I am sorry, but I do not have any clue about how the Italian system works or what would be required of you to work with NMR in Italy. Therefore, I would not feel comfortable trying to answer your questions about this in particular. The only thing I can advise you to do is to get as much information as you can before making a decision. Ask around and try to find out what different options would imply.

Alright...Thank you for your previous answers anywayThank you very much!

 

[Domenico94]

Yes - and it would not be constant in space, which you generally want to have for NMR application (apart from the gradients).

In order to get any kind of magnetic field in the ballpark of what is used for an NMR in the fashion described, you would have to use electric potential differences of the order of 10²⁰ V. I do not see that you can put a patient in any kind of environment that is a good enough insulator for that not to discharge ... with the patient in the middle of it ... We are often deleting threads based on describing dangerous activities for voltages around 200 V ...

Hi :) I was just thinking about the calculations we were talking about the other day, and tried to think how you arrived to that number, although I wasn't able to reply the calculations...Can you explain the procedure you have to follow to obtain that result?
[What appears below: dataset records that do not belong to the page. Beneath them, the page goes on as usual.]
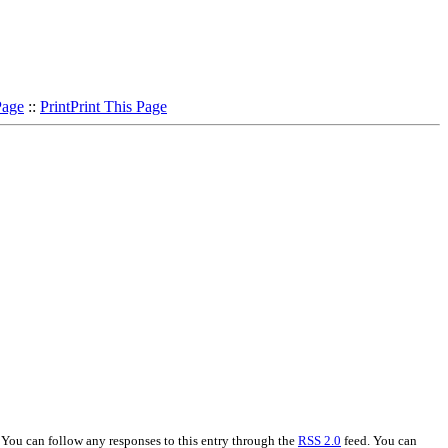
Page
::
Print
Print This Page
You can follow any responses to this entry through the
RSS 2.0
feed. You can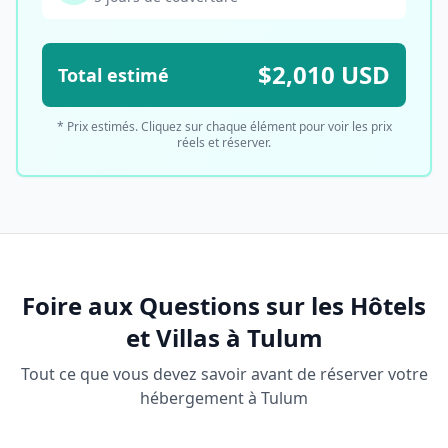
$
2,010
USD
Total estimé
* Prix estimés. Cliquez sur chaque élément pour voir les prix
réels et réserver.
Foire aux Questions sur les Hôtels
et Villas à Tulum
Tout ce que vous devez savoir avant de réserver votre
hébergement à Tulum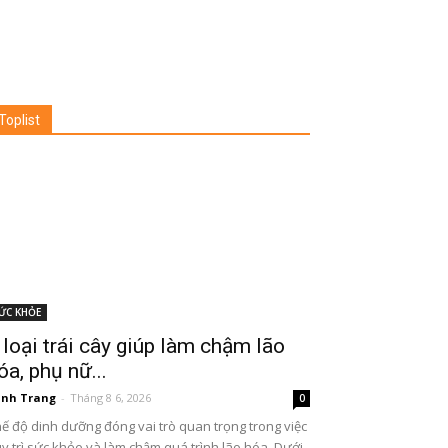
Toplist
ỨC KHỎE
 loại trái cây giúp làm chậm lão
óa, phụ nữ...
nh Trang
-
Tháng 8 6, 2026
0
ế độ dinh dưỡng đóng vai trò quan trọng trong việc
y trì sức khỏe và làm chậm quá trình lão hóa. Dưới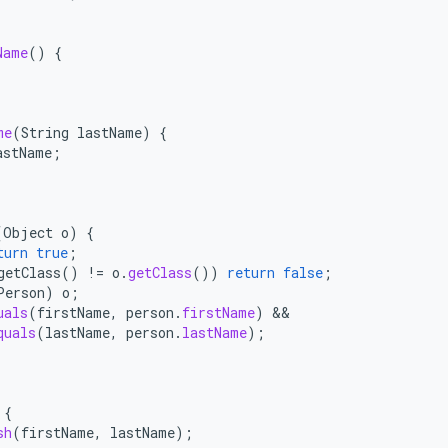
Name
()
{
me
(
String
lastName
)
{
astName
;
(
Object
o
)
{
turn
true
;
getClass
()
!=
o
.
getClass
())
return
false
;
Person
)
o
;
uals
(
firstName
,
person
.
firstName
)
quals
(
lastName
,
person
.
lastName
);
{
sh
(
firstName
,
lastName
);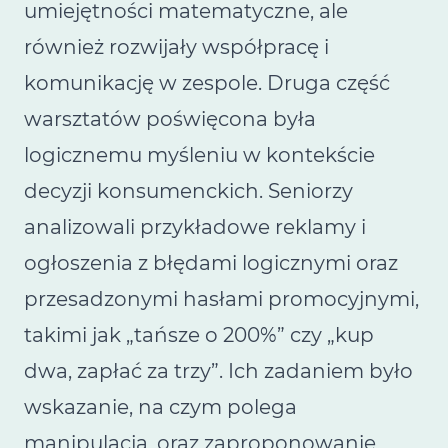
umiejętności matematyczne, ale
również rozwijały współpracę i
komunikację w zespole. Druga część
warsztatów poświęcona była
logicznemu myśleniu w kontekście
decyzji konsumenckich. Seniorzy
analizowali przykładowe reklamy i
ogłoszenia z błędami logicznymi oraz
przesadzonymi hasłami promocyjnymi,
takimi jak „tańsze o 200%” czy „kup
dwa, zapłać za trzy”. Ich zadaniem było
wskazanie, na czym polega
manipulacja, oraz zaproponowanie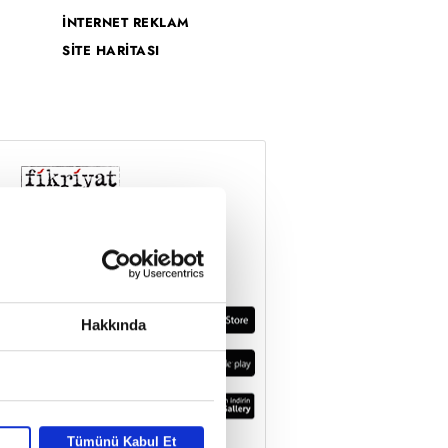
İNTERNET REKLAM
SİTE HARİTASI
Hakkında
Tümünü Kabul Et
You have to start from the Ampere - Maxwell's law, of course, but after that, what do you have to do? Thanks again :D

 

[Orodruin]

Just estimate the order of magnitude of the field you would like to obtain (roughly 1 T) and note that the typical length scale is roughly one meter. Everything else is natural constants and the derivative you want to estimate.

 

[Domenico94]

OK...thanks :)

 

[marcusl]

No..I'm from Italy..but we have that degree in Medical Physics too. The problem is I would have to take a lot of physics courses (like quantum physics, nuclear physics, and so on), in order to access the master's degree in physics. The thing I'm undecided about is : would you suggest a person to take phyiscs after graduating, though it takes much more time? or would it better to continue with engineering (although I'm afraid an engineer there could study only signal processing, and similar stuff, but nothing more)?

You wouldn't have much chance of entering a physics Master program (at least in the US) without mastering (excuse the pun) the undergrad physics curriculum and doing very well on the GRE exam. it's much easier to do that now than to start over after your undergrad education ends. It's also much easier for a physicist to pick up EE concepts through self-study than the other way around.

 

[Domenico94]

You wouldn't have much chance of entering a physics Master program (at least in the US) without mastering (excuse the pun) the undergrad physics curriculum and doing very well on the GRE exam. it's much easier to do that now than to start over after your undergrad education ends. It's also much easier for a physicist to pick up EE concepts through self-study than the other way around.

Yes...it s what I meant..physics is, on one side, much harder than engineering is, but, in the ither side, I m afraid an engineer would be cobdibd only to signal processing and stuff likr that. By the way, now I ve been reading stiries of people working with nmr, designing tje coils, etc. And their degree is on biomedical engineering. If I think that is close to what I study,( i study communication system engineering), would it be a good choice to study it rather than physics? Which are thw differences between medical physics and biomedical engineering?

 

[marcusl]

Sorry, I'm not familiar with the curricula in these fields. I suggest looking online into the degree programs at one of your favorite universities.